Even if you aren’t into gaming, this is delightful—I’ve not gamed seriously in years and it was still a joy to watch. But if you yourself don’t get anything out of it, go on and pay it forward to someone who loves gaming. Because the next best thing to enjoying stuff?
Making it possible for others to.
👩🏾💻 TOSDR (this week’s tip)
TOSDR means “Terms of Service; Didn’t Read”. You know when you sign up for Facebook or Twitter or any other online service and they come at you with those terms of service agreements and you just click “Agree” because no way you’re not about to read all that mess.

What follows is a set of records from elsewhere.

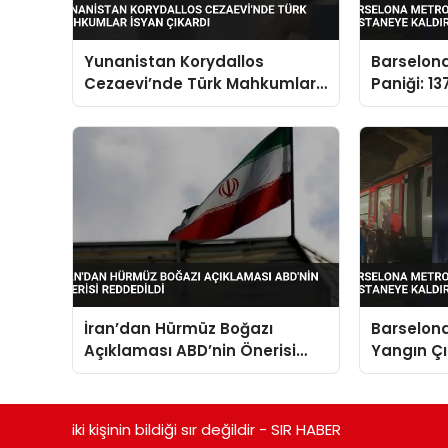
Yunanistan Korydallos
Barselon
Cezaevi’nde Türk Mahkumlar
Paniği: 1
İsyan Çıkardı
Kaldırıldı
İran’dan Hürmüz Boğazı
Barselon
Açıklaması ABD’nin Önerisi
Yangın Çı
Reddedildi
Hastaneye
iki kişinin bildiği sır değildir - SIR HABER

Well, there’s a website for that: tosdr.org. I’ll let them say it:
Terms of service are often too long to read, but it’s important to understand what’s in them. Your rights online depend on them. We hope that our ratings can help you get informed about your rights.
Go check it out, it’s cool.
🤠 Head & hat (Nigerian proverb)
My parents often quoted this one when we were growing up when we complained about stuff we didn’t have:
“He who has a head lacks a hat to put on it, and the one with a hat has no head to put it on.”
Do you resonate with that proverb? And like I asked earlier: have you any words in your language for the concept of external locus of control? Hearing from you always makes me happy. As always, thanks for sharing these words. Being Human is where it is today because of you.